You cannot reduce tax depreciation rates prescribed under the Income Tax Act. However, maintaining low mileage, timely servicing, and good condition can reduce market-value depreciation.  
What is a zero-depreciation add-on in car insurance? 
A zero-depreciation add-on is an insurance cover that does not deduct depreciation from the replacement cost of parts during claim settlement, resulting in a higher claim payout.  
How to calculate the depreciation value of a car? 
Car depreciation under income tax is calculated using the WDV method: 
Depreciation = Current WDV × Applicable Depreciation Rate.  
For resale value, depreciation is estimated based on age, mileage, condition, and market demand.   
What is the depreciation rate for cars? 
The standard depreciation rate for cars used for business purposes is 15% under the Income Tax Rules. Cars used for hire generally qualify for 30% depreciation.   
How can I get an accurate depreciation rate for my vehicle? 
You can determine accurate tax depreciation from the latest Income Tax depreciation schedule.

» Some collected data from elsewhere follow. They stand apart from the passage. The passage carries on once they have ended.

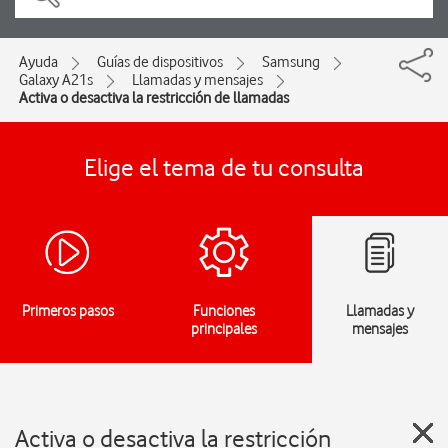
Ayuda
Guías de dispositivos
Samsung
Galaxy A21s
Llamadas y mensajes
Activa o desactiva la restricción de llamadas
Elige el tema de tu consulta
Primeros pasos
Funciones
Llamadas y
principales
mensajes
Activa o desactiva la restricción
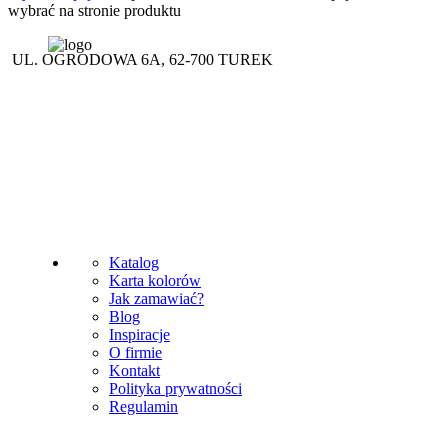
wybrać na stronie produktu
UL. OGRODOWA 6A, 62-700 TUREK
(+48 63) 289 12 50
(+48) 695 556 007
(+48 63) 289 19 49
korinex@korinex.pl
Katalog
Karta kolorów
Jak zamawiać?
Blog
Inspiracje
O firmie
Kontakt
Polityka prywatności
Regulamin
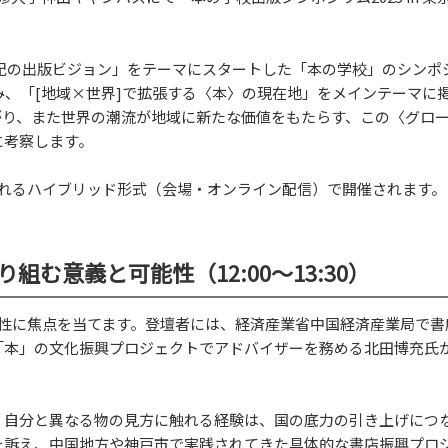
1世紀の出版ビジョン」をテーマにスタートした「本の学校」のシンポ
み、「[地域×世界]で拡張する〈本〉の現在地」をメインテーマに
がり、また世界の潮流が地域に新たな価値をもたらす、この〈グロ
に考察します。
されるハイブリッド形式（会場・オンライン配信）で開催されます。
む意義と可能性（12:00～13:30）
要性に焦点を当てます。登壇者には、経済産業省中国経済産業局で書
「本」の文化振興プロジェクトでアドバイザーを務める北田博充氏
、自分と異なる物の見方に触れる経験は、国の底力の引き上げにつ
を訴え、中国地方や神戸市で実践されてきた具体的な書店振興プロ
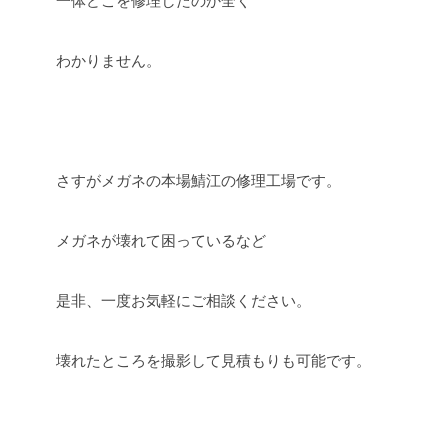
一体どこを修理したのか全く
わかりません。
さすがメガネの本場鯖江の修理工場です。
メガネが壊れて困っているなど
是非、一度お気軽にご相談ください。
壊れたところを撮影して見積もりも可能です。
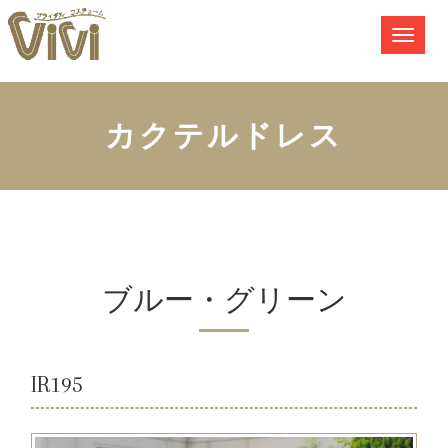
カクテルドレス
ブルー・グリーン
IR195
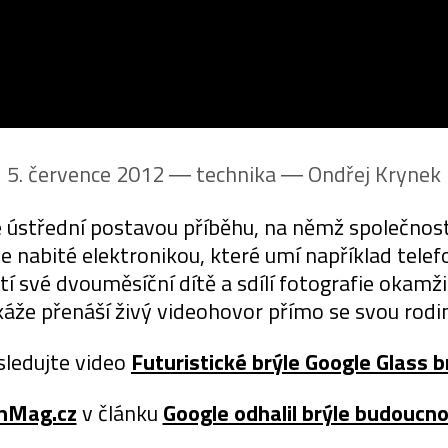
5. července 2012 ― technika ―
Ondřej Krynek
 ústřední postavou příběhu, na němž společnos
e nabité elektronikou, které umí například tele
 své dvouměsíční dítě a sdílí fotografie okamžitě
áže přenáší živý videohovor přímo se svou rodi
sledujte video
Futuristické brýle Google Glass b
nMag.cz
v článku
Google odhalil brýle budoucno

For resale depreciation, valuation platforms, insurers, and certified assessors provide more realistic estimates.   
Does car color affect depreciation rates?  
Yes, car color can affect resale depreciation. Neutral colors like white, silver, and grey usually retain value better because they have a broader market demand.   
Does car depreciation per year affect my resale value or only tax savings? 
Car depreciation affects both resale value and tax savings. Tax depreciation reduces taxable income for businesses, while market depreciation lowers the vehicle’s resale price over time.   
What is motor vehicle depreciation rate for commercial vehicles on hire?  
Commercial vehicles used for hire, such as taxis, buses, and trucks, generally qualify for a 30% depreciation rate under the Income Tax Rules.   
What is the car depreciation rate per year for business use?  
Cars used for normal business purposes generally attract 15% annual depreciation under the WDV method. The rate may differ if the vehicle is used commercially for hire.